During the recent weather snow spell I found myself housebound with a lot of unexpected spare time on my hands, so much so that by the time Sunday came, I was done watching all the ‘Come Dine With Me,’ ‘Flog it’ and ‘Escape to the Country programmes’ on the television – the house was spick and span and I was well rested, I was sick of snow and I realised that I was looking forward to going back to work in Quintas the next day.
Back in 2005 the opportunity arose for me to give up work and stay at home. Our children were small and after working for 19 years, I found myself wanting to be at home with them. Even though it was a huge adjustment, the biggest change for me personally was that I really missed the social side to the job that I had left; I had never considered that aspect of giving up work.
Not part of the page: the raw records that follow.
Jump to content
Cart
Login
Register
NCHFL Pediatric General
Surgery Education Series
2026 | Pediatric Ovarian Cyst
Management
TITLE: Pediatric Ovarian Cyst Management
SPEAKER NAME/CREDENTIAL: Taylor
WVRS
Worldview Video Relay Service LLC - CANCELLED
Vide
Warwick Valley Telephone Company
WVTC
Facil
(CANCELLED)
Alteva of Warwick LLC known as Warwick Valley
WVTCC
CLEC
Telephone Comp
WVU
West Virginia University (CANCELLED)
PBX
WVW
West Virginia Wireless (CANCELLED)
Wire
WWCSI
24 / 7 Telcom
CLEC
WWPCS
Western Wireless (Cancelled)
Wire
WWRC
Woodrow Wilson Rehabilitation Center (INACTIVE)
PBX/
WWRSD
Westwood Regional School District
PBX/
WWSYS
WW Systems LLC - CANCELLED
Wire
The years were busy, toing and froing with the kids. We moved house in the tail end of the Celtic Tiger and I found myself thinking, how did I ever have the time to work? My husband would often say to me you should take up a course and go back studying, but I never did. I thought to myself, I might never go back to work and why would I need to take all that on board when I was so busy running the house. Then one September morning, my boys went out the door to school, I made myself a cup of tea, sat down and I realised that I wouldn’t see them again until after 4 o’clock. What was I going to do with myself? The realisation dawned that this was how it was going to be from now on, my boys were teenagers and growing up fast. Where had all that time gone? The time had come to return to work.
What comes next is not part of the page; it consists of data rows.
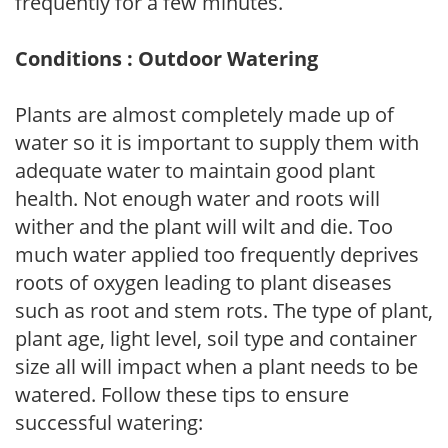
frequently for a few minutes.
Conditions : Outdoor Watering
Plants are almost completely made up of
water so it is important to supply them with
adequate water to maintain good plant
health. Not enough water and roots will
wither and the plant will wilt and die. Too
much water applied too frequently deprives
roots of oxygen leading to plant diseases
such as root and stem rots. The type of plant,
plant age, light level, soil type and container
size all will impact when a plant needs to be
watered. Follow these tips to ensure
successful watering:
I had dabbled in a few things during my ‘time off’, as if to justify to myself that I was wanted out there and I could pull a job if I had to. I was a Census Enumerator, I did some childminding, and I did a SECAD course. I applied for a few ‘tasty’ jobs (thinking that I would have no bother getting them, only to find that too often my job application wasn’t even acknowledged, not to mind get the chance of an interview!). Being a keen cook I tried to get into the kitchen of a very successful café thinking that maybe this would a new career path for me. But the reality was that ‘admin’ was my thing and always had been. I wondered how I would get back into the workplace. Things had changed so much; almost everyone who leaves school now goes on to third level education. Back in the eighties, job hunting was very different, I had a choice of a civil service or semi state job when I left school. I didn’t have a lot of confidence (why had I not listened to my husband and studied??) but I knew that I had excellent work experience which I hoped would stand to me. My sister was on hand for up to the minute advice, she helped me with my getting my CV together and said that the best thing that I could do was go to a recruitment agency.
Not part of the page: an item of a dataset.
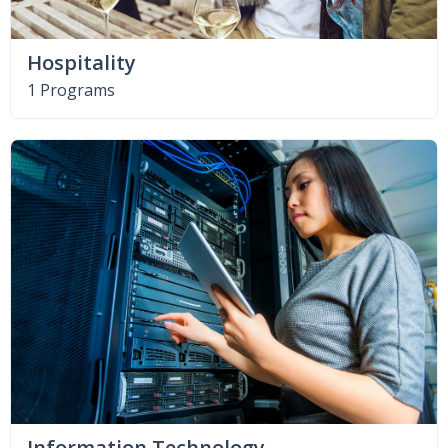
Hospitality
1 Programs
Information Technology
So I sent my CV into the recruitment agency and on the same day I got a phone call to ask if I could come in for a chat the next day which I did. I was really not sure where I would fit back jobwise; we decided that reception work was a good place to start. Before I knew it I was offered a temporary assignment in a multi-national company. This was way too fast for me to take in. I had many dilemmas, was I really ready to go back? Had I forgotten all my computer skills? The doubts were endless. And of course the excuses, my boys would have to walk to and from school, the kettle wouldn’t be boiled when they came home in the afternoon, these were very important considerations!!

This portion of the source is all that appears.